Es gibt heutzutage einige unterschiedliche Spickmethoden, die jeweils ihre eigenen Vor- und Nachteile haben.
- Klassischer Spickzettel: Den klassischen Spickzettel kennen die meisten Menschen. Er ist leicht erstellt und kann in verschiedenen Verstecken platziert werden. Jedoch werden die meisten Lehrkräfte diese Methode kennen und besonders gut darauf achten, dass du sie nicht benutzt, was es schwierig machen kann, nicht aufzufliegen.
- Innovativer Spickzettel: Ein innovativer Spickzettel ist die nächste Stufe des klassischen Spickzettels. Bei diesem werden die Informationen nicht auf ein Stück Papier geschrieben, sondern auf andere Dinge wie zum Beispiel Taschentücher, die dann während der Klausur regelmäßig genutzt werden, oder auf die Haut von Armen oder Beinen. Diese Methode ist weniger bekannt, kann jedoch auch auffällig sein.
- Spicken mit technischem Equipment: Schließlich gibt es auch spezielles technisches Equipment, mit welchem man spicken kann. Hierbei handelt es sich in der Regel um eine Minikamera und einen kleinen In-Ear-Kopfhörer. Beides ist nicht größer als eine 1-Cent Münze, wodurch diese Geräte absolut unauffällig sind. Mit ihrer Hilfe kannst du während der Prüfung in Kontakt mit einer anderen Person stehen, wie einem Ghostwriter von Ghosts of Writers. Die Gefahr aufzufliegen, ist gering, die Anschaffung jedoch etwas aufwendiger.
Wie am besten spicken?
Obwohl die Nutzung von Spickmethoden nicht erlaubt ist, machen es viele Schüler*innen und Studierende natürlich trotzdem.
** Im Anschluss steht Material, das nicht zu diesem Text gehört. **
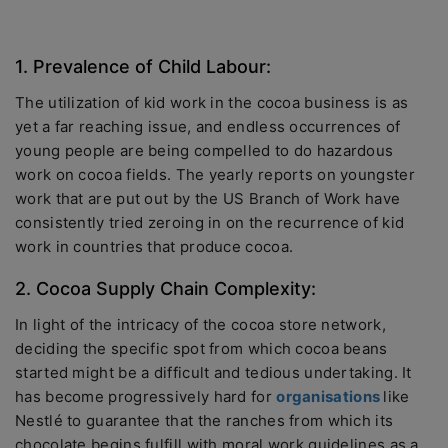
1. Prevalence of Child Labour:
The utilization of kid work in the cocoa business is as
yet a far reaching issue, and endless occurrences of
young people are being compelled to do hazardous
work on cocoa fields. The yearly reports on youngster
work that are put out by the US Branch of Work have
consistently tried zeroing in on the recurrence of kid
work in countries that produce cocoa.
2. Cocoa Supply Chain Complexity:
In light of the intricacy of the cocoa store network,
deciding the specific spot from which cocoa beans
started might be a difficult and tedious undertaking. It
has become progressively hard for
organisations
like
Nestlé to guarantee that the ranches from which its
chocolate begins fulfill with moral work guidelines as a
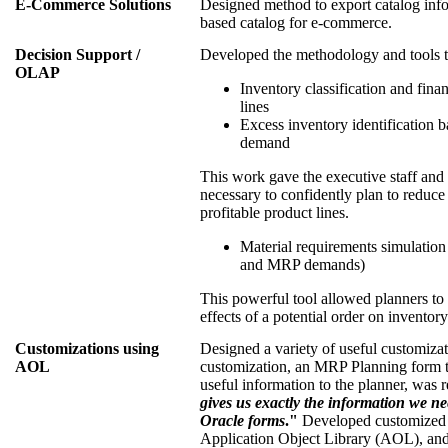
E-Commerce Solutions
Designed method to export catalog inf
based catalog for e-commerce.
Decision Support /
Developed the methodology and tools t
OLAP
Inventory classification and fina
lines
Excess inventory identification b
demand
This work gave the executive staff and
necessary to confidently plan to reduc
profitable product lines.
Material requirements simulatio
and MRP demands)
This powerful tool allowed planners to 
effects of a potential order on inventory
Customizations using
Designed a variety of useful customiza
AOL
customization, an MRP Planning form th
useful information to the planner, was 
gives us exactly the information we ne
Oracle forms
."
Developed customized f
Application Object Library (AOL), and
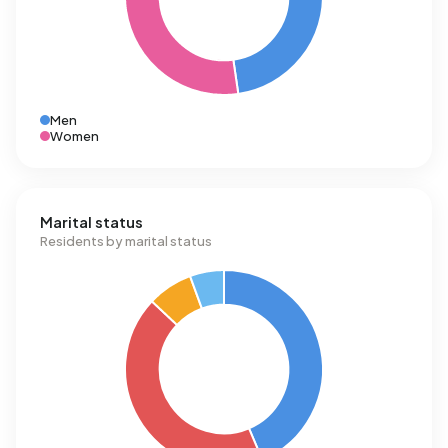
Men
Women
Marital status
Residents by marital status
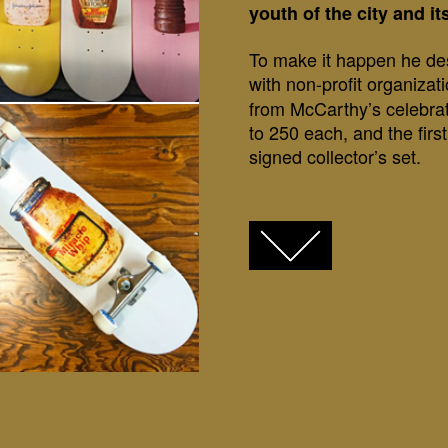
youth of the city and i
To make it happen he des
with non-profit organizat
from McCarthy’s celebra
to 250 each, and the firs
signed collector’s set.
FACEBOOK
TWITTER
GOOGLE+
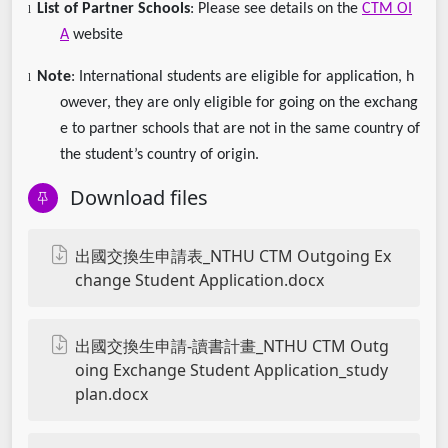
List of Partner Schools
: Please see details on the
CTM OI
l
A
website
Note
: International students are eligible for application, h
l
owever, they are only eligible for going on the exchang
e to partner schools that are not in the same country of
the student’s country of origin.
Download files
出國交換生申請表_NTHU CTM Outgoing Ex
change Student Application.docx
出國交換生申請-讀書計畫_NTHU CTM Outg
oing Exchange Student Application_study
plan.docx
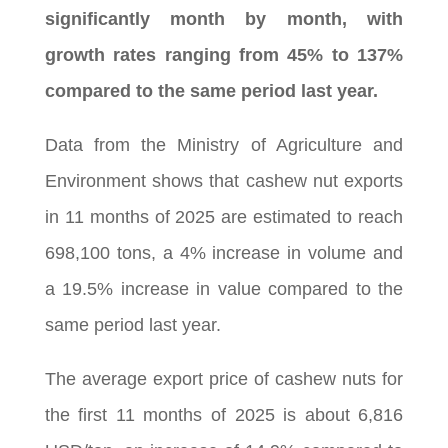
significantly month by month, with
growth rates ranging from 45% to 137%
compared to the same period last year.
Data from the Ministry of Agriculture and
Environment shows that cashew nut exports
in 11 months of 2025 are estimated to reach
698,100 tons, a 4% increase in volume and
a 19.5% increase in value compared to the
same period last year.
The average export price of cashew nuts for
the first 11 months of 2025 is about 6,816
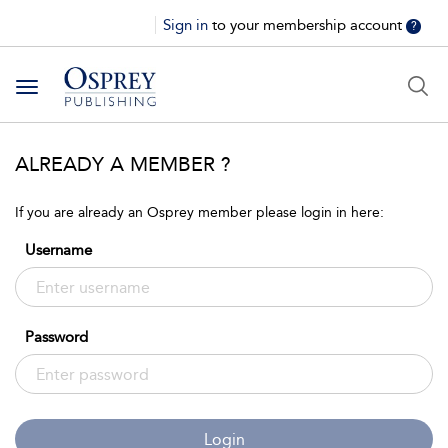
Sign in
to your membership account
?
Toggle
navigation
ALREADY A MEMBER ?
If you are already an Osprey member please login in here:
Username
Password
Login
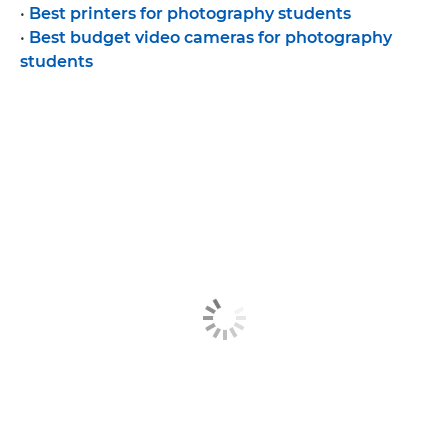
•
Best printers for photography students
•
Best budget video cameras for photography
students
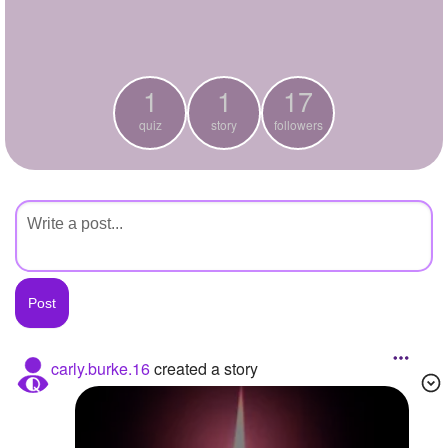
+
Write Story
Ask Question
1
1
17
Create Poll
quiz
story
followers
Create Page
carly.burke.16
created a story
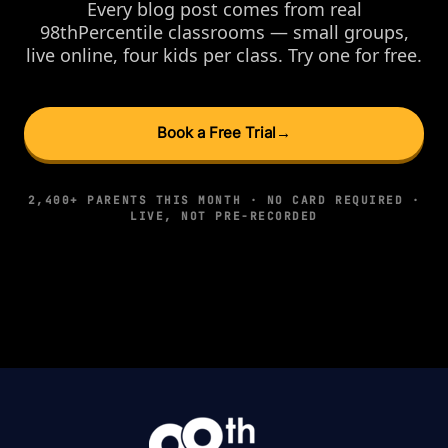
Every blog post comes from real
98thPercentile classrooms — small groups,
live online, four kids per class. Try one for free.
Book a Free Trial
→
2,400+ PARENTS THIS MONTH · NO CARD REQUIRED ·
LIVE, NOT PRE-RECORDED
Damit du jedoch nicht auffliegst, solltest du ein paar wichtige Tipps und Tricks kennen, wie man dabei am besten vorgeht.
Unbemerktes Versteck aussuchen
Zunächst ist es wichtig, dass du für deinen Spickzettel das passende Versteck heraussuchst. Sei kreativ und meide dein Mäppchen, da Lehrkräfte dort als Erstes suchen. Du könntest deinen Spickzettel auf das Etikett deiner Wasserflasche kleben, auf Taschentücher schreiben, die du dann benutzt, und so, einen Blick auf die Informationen werfen kannst.
Unauffälliges Verhalten
Wichtig ist zudem, dass du dich absolut unauffällig verhältst. Solltest du besonders nervös sein oder während des Spickens zu auffällige Bewegungen machen, um an deine Spickzettel zu kommen, wirst du leicht erwischt werden.
Spicken für Profis mit technischem Equipment
Wenn du wie ein echter Profi durch die Klausur kommen möchtest, solltest du Methoden fürs Spicken für Profis ausprobieren. Das heißt, du setzt auf modernes, technisches Equipment, welches dir beim Spicken hilft. Bei SpySchool findest du die richtige Minikameraund den passenden kleinen In-Ear-Kopfhörer, mit welchen du auf deiner Prüfung bestens vorbereitet bist.
So funktioniert Spicken für Profis
Falls du dich nun fragen solltest, wie genau Spicken für Profis mit technischem Equipment funktioniert, haben wir hier die Antwort für dich:
- Minikameraund passenden kleinen In-Ear-Kopfhörererwerben.
- Einen Helfer aussuchen, beispielsweise einen Ghostwriter oder eine Ghostwriterin von Ghosts of Writers.
- Technische Geräte vor der Klausur in Betrieb nehmen: Die Kamera wird an einem Hemdknopf versteckt und der Kopfhörer wird tief ins Ohr eingesetzt.
- Eine telefonische Verbindung zum Helfer herstellen.
- Entspannt in die Prüfung gehen und die richtigen Antworten vom Helfer unauffällig über den Kopfhörer vorgesagt bekommen, der die Fragen über die Kamera sehen kann.
- Klausur beenden, Kamera ausschalten und den Kopfhörer mithilfe seiner transparenten Schnur aus dem Ohr holen.
- Sich über eine gute Note freuen.
Fazit: Wie am besten spicken?
Wie am besten spicken geht, ist nach diesem Artikel klar: mit technischen Hilfsmitteln von SpySchool in Kombination mit der erfahrenen Hilfe von Ghostwriter*innen von Ghosts of Writers.